Nam And Angola To Control, Prevent And Eradicate Animal Diseases

23 May 2013 10:05

WINDHOEK, 23 MAY (NAMPA) - The Agriculture Ministers of Angola and Namibia on Thursday signed a Memorandum of Understanding (MoU) on the control, prevention and eradication of trans-boundary animal diseases.
Speaking at the event here, Namibian Minister of Agriculture, Water and Forestry John Mutorwa said the agreement will further cement collaborative and co-operative efforts in controlling and eventually eradicating animal diseases affecting both countries.
?Our role as political leaders is to provide the policy framework and an enabling policy environment under which our experts in the relevant fields of veterinary services can work effectively and efficiently to bring about the socio-economic development of our people,? he noted.
Areas of co-operation include animal disease surveillance, the control, prevention and eradication of trans-boundary diseases, mainly food-and-mouth disease (FMD) and lung sickness; the development of animal health and marketing infrastructures; human resources? development; expertise in agricultural extension and research; human, material and technological resources; the marketing of livestock and livestock products and food safety; and preparing dossiers for submission to the World Organisation for Animal Health (OIE) for a declaration of freedom from FMD and lung sickness.

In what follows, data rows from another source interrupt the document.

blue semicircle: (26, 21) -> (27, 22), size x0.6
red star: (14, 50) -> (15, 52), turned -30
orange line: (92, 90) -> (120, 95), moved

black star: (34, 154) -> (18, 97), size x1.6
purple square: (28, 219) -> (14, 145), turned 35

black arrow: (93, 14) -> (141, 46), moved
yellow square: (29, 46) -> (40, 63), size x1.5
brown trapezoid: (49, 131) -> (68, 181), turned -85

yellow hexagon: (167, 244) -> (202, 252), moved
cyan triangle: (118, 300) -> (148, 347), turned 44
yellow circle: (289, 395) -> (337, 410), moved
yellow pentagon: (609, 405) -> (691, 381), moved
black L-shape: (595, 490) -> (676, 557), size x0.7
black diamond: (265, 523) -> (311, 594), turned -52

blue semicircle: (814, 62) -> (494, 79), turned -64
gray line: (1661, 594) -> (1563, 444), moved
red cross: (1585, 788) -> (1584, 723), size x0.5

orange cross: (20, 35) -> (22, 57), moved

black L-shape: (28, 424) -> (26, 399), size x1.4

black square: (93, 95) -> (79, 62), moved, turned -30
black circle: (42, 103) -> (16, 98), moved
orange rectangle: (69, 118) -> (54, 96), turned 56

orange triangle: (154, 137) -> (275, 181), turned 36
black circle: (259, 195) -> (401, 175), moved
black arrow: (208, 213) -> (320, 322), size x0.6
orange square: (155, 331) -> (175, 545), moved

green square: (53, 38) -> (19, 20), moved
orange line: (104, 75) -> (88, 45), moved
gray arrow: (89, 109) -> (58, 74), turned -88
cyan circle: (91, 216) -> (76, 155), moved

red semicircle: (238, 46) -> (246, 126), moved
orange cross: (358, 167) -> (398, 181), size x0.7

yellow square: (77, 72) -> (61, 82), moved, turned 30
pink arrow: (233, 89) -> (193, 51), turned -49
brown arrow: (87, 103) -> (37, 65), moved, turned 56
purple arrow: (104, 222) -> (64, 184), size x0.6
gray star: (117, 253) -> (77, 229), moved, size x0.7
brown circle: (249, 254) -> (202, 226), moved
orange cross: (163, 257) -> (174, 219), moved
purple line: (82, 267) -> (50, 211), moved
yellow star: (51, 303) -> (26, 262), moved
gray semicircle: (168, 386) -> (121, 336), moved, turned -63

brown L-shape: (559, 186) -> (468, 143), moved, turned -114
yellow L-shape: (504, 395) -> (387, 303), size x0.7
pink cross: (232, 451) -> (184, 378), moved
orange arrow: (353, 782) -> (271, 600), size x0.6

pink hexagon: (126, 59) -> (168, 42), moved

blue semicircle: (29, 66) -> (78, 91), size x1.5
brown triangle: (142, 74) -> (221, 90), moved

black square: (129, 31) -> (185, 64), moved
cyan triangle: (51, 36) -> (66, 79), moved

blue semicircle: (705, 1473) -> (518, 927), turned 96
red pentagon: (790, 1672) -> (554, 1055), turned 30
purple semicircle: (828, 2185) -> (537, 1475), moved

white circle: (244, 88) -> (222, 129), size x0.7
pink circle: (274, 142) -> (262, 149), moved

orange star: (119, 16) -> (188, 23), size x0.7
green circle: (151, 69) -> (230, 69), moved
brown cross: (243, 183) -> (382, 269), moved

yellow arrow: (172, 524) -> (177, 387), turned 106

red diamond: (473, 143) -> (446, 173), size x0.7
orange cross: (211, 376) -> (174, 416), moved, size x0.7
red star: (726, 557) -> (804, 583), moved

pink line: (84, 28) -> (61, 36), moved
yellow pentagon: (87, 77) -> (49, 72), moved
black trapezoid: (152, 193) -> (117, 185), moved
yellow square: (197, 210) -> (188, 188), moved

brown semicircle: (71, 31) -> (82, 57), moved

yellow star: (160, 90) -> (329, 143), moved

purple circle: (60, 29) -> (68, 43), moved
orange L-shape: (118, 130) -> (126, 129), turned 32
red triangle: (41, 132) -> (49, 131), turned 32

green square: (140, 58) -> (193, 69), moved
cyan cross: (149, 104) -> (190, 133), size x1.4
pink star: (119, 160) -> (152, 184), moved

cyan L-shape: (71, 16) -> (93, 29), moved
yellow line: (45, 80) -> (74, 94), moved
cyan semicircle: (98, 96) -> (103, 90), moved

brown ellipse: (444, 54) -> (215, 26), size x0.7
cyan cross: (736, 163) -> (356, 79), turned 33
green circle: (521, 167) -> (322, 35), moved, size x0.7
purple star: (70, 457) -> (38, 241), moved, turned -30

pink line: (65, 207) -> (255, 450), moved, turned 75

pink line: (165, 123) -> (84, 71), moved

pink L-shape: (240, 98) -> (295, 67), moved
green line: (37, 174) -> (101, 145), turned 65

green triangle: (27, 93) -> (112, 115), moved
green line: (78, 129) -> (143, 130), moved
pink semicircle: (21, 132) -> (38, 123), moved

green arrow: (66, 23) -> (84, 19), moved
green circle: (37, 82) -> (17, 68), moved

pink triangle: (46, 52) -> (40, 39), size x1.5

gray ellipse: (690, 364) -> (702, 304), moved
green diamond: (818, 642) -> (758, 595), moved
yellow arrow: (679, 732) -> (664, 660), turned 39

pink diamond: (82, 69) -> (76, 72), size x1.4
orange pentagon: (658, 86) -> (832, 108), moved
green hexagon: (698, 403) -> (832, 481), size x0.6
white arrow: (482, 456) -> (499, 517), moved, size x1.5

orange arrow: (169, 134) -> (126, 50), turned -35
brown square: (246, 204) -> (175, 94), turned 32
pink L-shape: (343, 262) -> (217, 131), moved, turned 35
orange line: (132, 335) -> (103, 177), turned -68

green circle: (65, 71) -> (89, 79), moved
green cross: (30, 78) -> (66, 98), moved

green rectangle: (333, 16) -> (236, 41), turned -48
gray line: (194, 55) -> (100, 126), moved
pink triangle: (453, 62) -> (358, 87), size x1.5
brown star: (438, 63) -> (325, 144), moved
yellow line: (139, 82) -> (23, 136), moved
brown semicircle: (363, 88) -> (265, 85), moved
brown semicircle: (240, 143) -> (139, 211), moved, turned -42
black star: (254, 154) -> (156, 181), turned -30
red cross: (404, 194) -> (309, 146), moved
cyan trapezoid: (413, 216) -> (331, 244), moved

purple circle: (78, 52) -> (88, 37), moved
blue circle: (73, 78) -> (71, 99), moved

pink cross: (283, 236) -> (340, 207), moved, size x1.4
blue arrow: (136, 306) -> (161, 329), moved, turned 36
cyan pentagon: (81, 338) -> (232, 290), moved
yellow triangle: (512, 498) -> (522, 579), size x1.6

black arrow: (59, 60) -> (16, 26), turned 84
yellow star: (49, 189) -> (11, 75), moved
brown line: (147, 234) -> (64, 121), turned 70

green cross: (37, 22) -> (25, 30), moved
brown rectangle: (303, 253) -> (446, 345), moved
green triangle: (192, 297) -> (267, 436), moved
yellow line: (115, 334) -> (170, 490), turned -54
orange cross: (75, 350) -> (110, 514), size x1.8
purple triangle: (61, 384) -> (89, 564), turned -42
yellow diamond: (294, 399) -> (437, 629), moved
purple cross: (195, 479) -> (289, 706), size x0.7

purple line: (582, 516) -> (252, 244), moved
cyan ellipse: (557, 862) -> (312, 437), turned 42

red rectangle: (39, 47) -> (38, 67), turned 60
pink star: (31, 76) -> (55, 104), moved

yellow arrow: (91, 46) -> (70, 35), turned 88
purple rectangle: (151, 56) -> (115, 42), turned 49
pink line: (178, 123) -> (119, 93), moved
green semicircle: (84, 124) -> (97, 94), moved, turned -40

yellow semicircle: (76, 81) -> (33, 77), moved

Mutorwa raised the concern that trans-boundary animal diseases, among many other constraints, continue to hamstring the socio-economic development and progress of people, especially as it concerns daily livelihoods.
The spreading and movement of diseases neither respect international borders nor require official travelling documents or expensive modes of transport, he added.
The area bordering Angola and the Northern Communal Areas (NCAs) is home to over 60 per cent of the total Namibian population.
In addition, the area has over 1.5 million cattle and 1.2 million small livestock, among other types of livestock.
The potential value of these resources is in excess of N.dollars 10 billion.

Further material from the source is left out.